Buñuel kamera hareketlerinin seyircinin dikkatini dağıttığını düşünerek, kamerayı statik kullanmaya özen gösterir. Bu yüzden de genelde dolly, vinç, track şaryo gibi kamera hareketleri kullanmaktan kaçınır. Ayrıca Buñuel yakın çekimlerin ucuz melodramatik etkiler yarattığını düşündüğü için bu tarz çekimlere de uzak durur. Buñuel sinemasında müzik kullanımının da ayrıcalıklı bir yeri yoktur hatta birkaç filmi dışında (L’Âge d’or, Viridiana) müziği sadece diagetik olarak kullanmıştır.

Sık sık Severine’nin travmalarına şahit olduğumuz sahneler; çocukken maruz kaldığı tacizler, kiliseye karşı uzaklığı bizi sorgulamaya iten ve şu an neden böyle olduğunu düşünmemizi sağlama amacındaki görüntülerdir. Bunuel’in Simon Del Desierto (1965) filminde üst seviyelere ulaşmış kilise eleştirisi bu filmde de karşımıza çıkmaktadır. Her ne kadar film erotik kategorisinde ele alınmış olsa da, bu kategoriye giren birçok filmden daha muhafazakâr bir film Belle De Jour.

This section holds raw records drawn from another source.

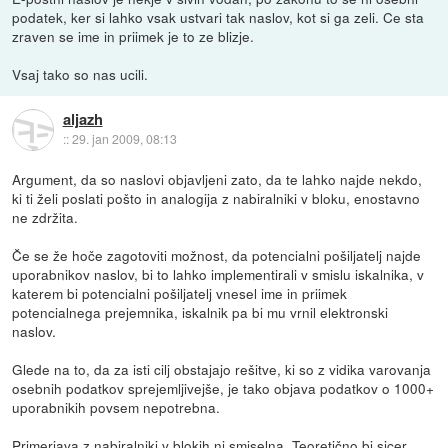
podatek, ker si lahko vsak ustvari tak naslov, kot si ga zeli. Ce sta
zraven se ime in priimek je to ze blizje.
Vsaj tako so nas ucili.
aljazh
::
29. jan 2009, 08:13
Argument, da so naslovi objavljeni zato, da te lahko najde nekdo,
ki ti želi poslati pošto in analogija z nabiralniki v bloku, enostavno
ne zdržita.
Če se že hoče zagotoviti možnost, da potencialni pošiljatelj najde
uporabnikov naslov, bi to lahko implementirali v smislu iskalnika, v
katerem bi potencialni pošiljatelj vnesel ime in priimek
potencialnega prejemnika, iskalnik pa bi mu vrnil elektronski
naslov.
Glede na to, da za isti cilj obstajajo rešitve, ki so z vidika varovanja
osebnih podatkov sprejemljivejše, je tako objava podatkov o 1000+
uporabnikih povsem nepotrebna.
Primerjava z nabiralniki v blokih ni smiselna. Teoretično bi sicer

Türk sinemasında ise bu film “Kupa Kızı”(1986) adıyla kazandırılmış, başroller Müjde Ar ve Tarık Tarcan tarafından canlandırılmıştır.

Kaynakça

Bergen, Ronald (2006) Eyewitness companions to film, DK PUBLISHING, NY.

Kemp, P. (2014). Sinemanın tüm öyküsü. E. Yılmaz ve N. Yılmaz, Çev.). İstanbul: Hayalperest Yayınları.